▶ **TASK PROMPT**
Each time a line of the listing holds "click", copy that line.

▶ **DATASET CONTENT**
━━━━━━━━━━━━━━━━
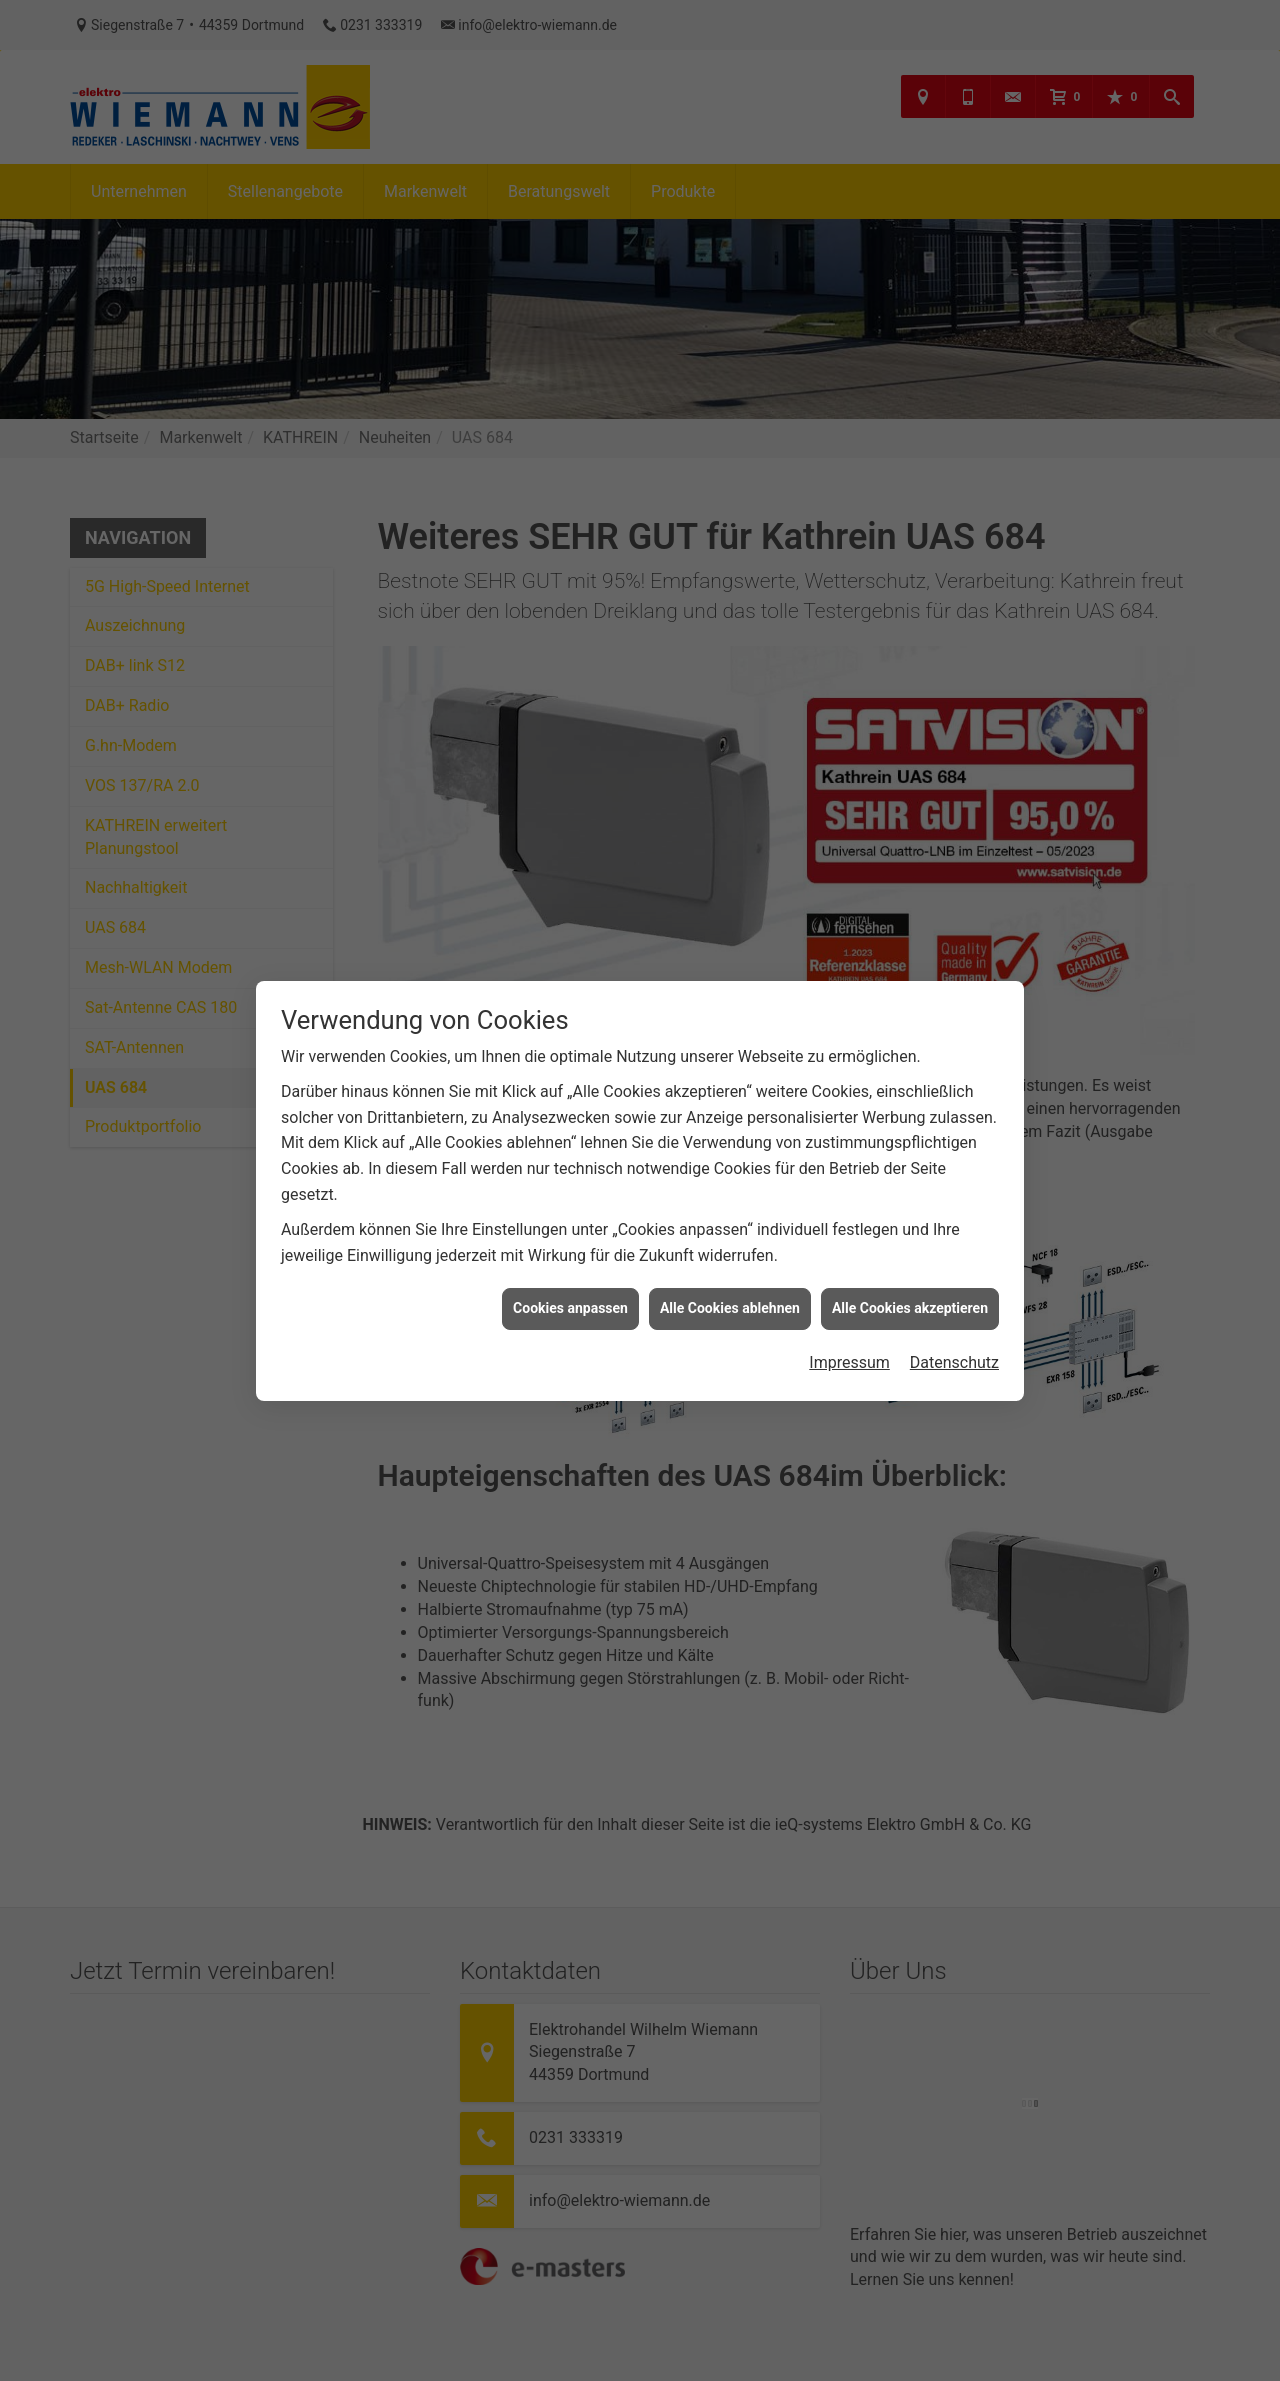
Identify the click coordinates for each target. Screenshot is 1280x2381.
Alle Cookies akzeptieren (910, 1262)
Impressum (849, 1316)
━━━━━━━━━━━━━━━━
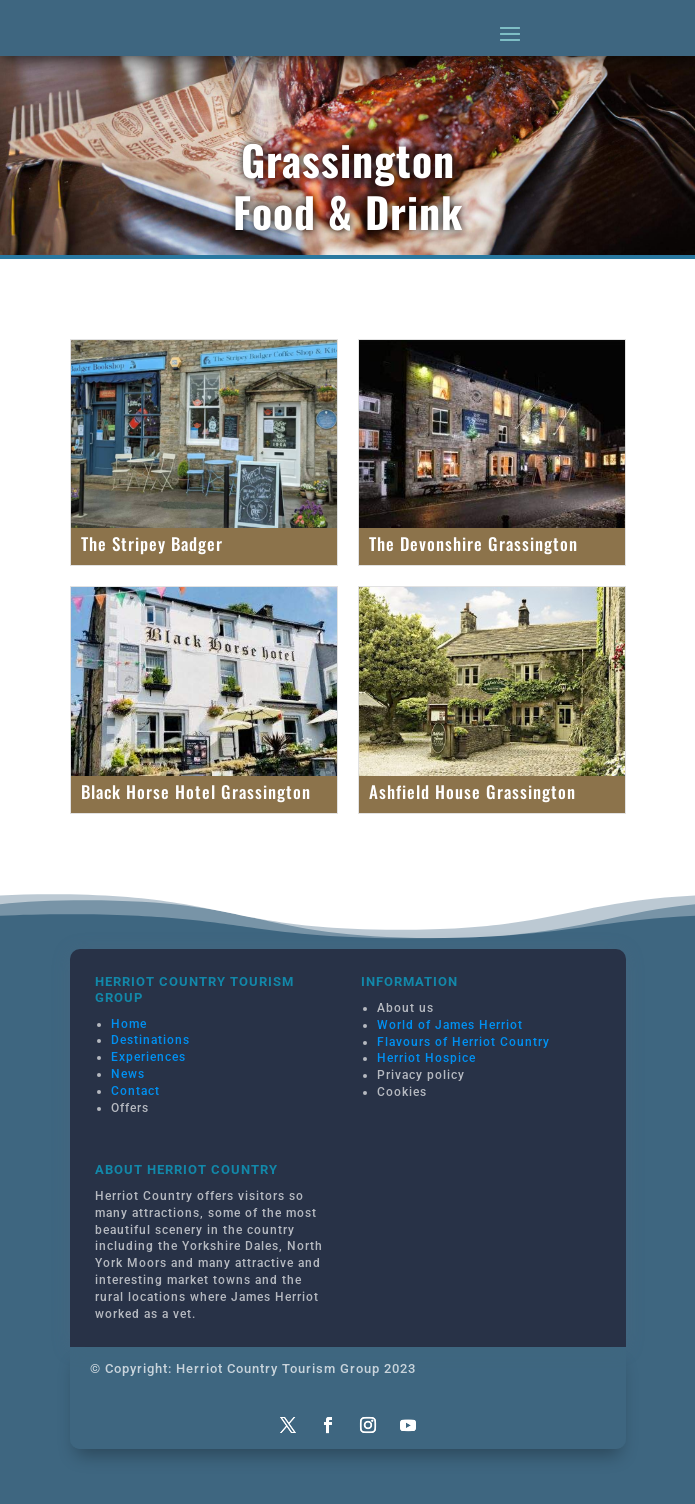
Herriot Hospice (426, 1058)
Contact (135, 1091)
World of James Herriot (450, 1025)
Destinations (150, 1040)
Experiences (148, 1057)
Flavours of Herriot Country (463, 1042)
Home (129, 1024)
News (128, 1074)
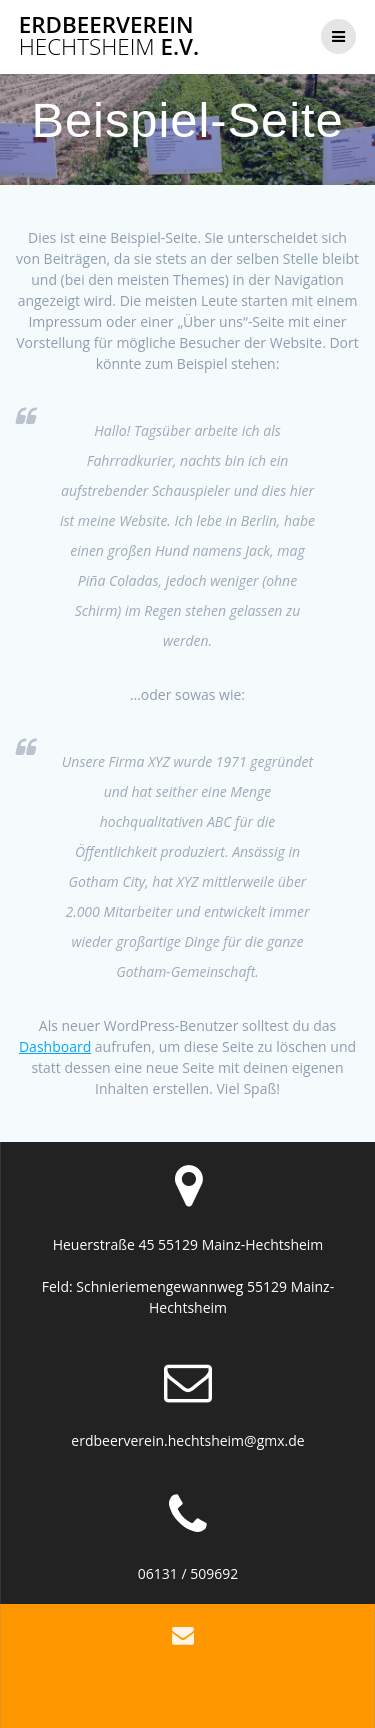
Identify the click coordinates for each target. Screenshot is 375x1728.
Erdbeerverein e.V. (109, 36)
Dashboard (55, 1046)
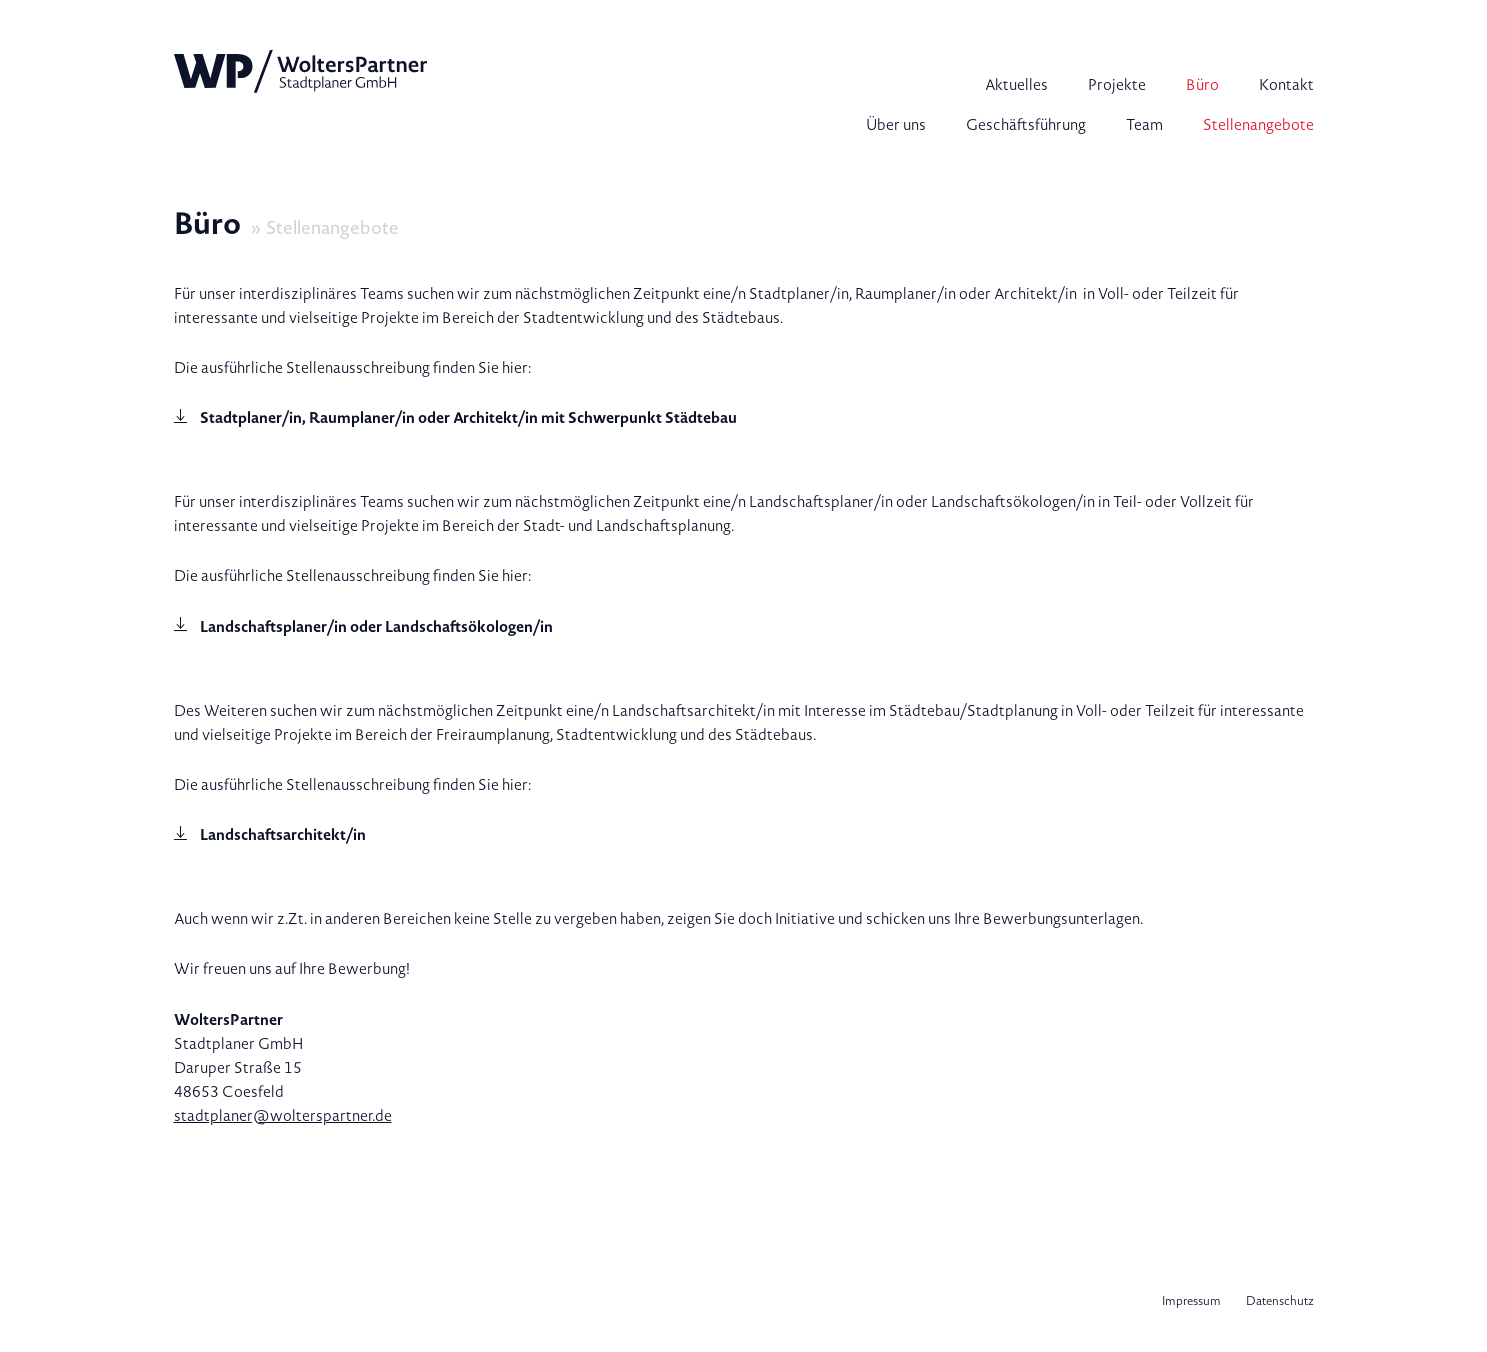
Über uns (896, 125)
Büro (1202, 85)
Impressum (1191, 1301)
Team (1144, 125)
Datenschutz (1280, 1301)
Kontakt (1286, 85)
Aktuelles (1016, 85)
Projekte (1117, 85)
━━━━━━━━━━━━━━━━
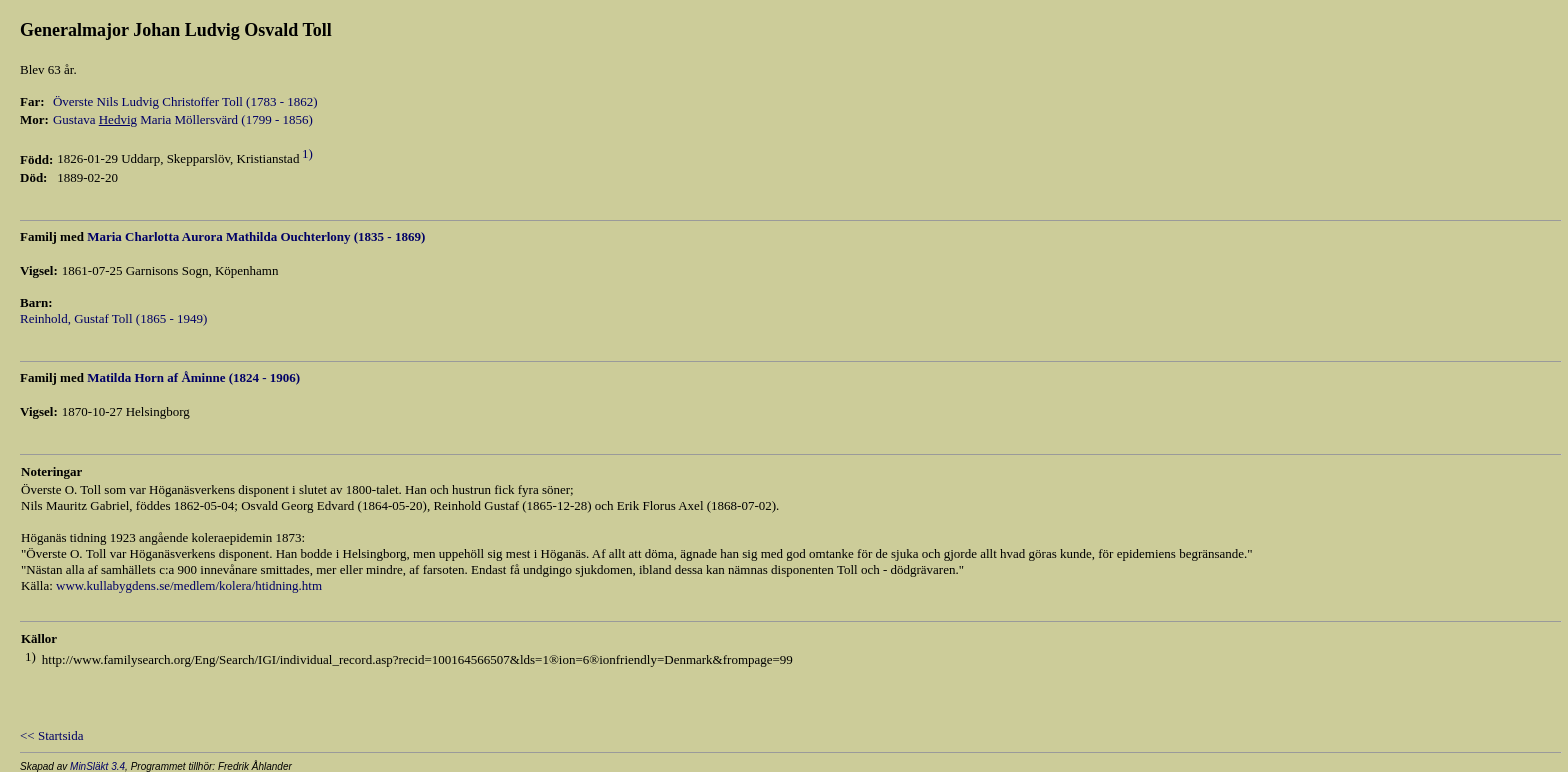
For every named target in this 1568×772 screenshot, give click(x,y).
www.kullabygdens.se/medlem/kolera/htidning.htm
━━━━━━━━━━━━━━━━
▶ **SOLVED EXERCISE**
Identify the click coordinates for each target. Screenshot is 1280x2381.
Identify the click coordinates for each target. Screenshot is 375x1728.
For every named target in this 1568×772 screenshot, give click(x,y).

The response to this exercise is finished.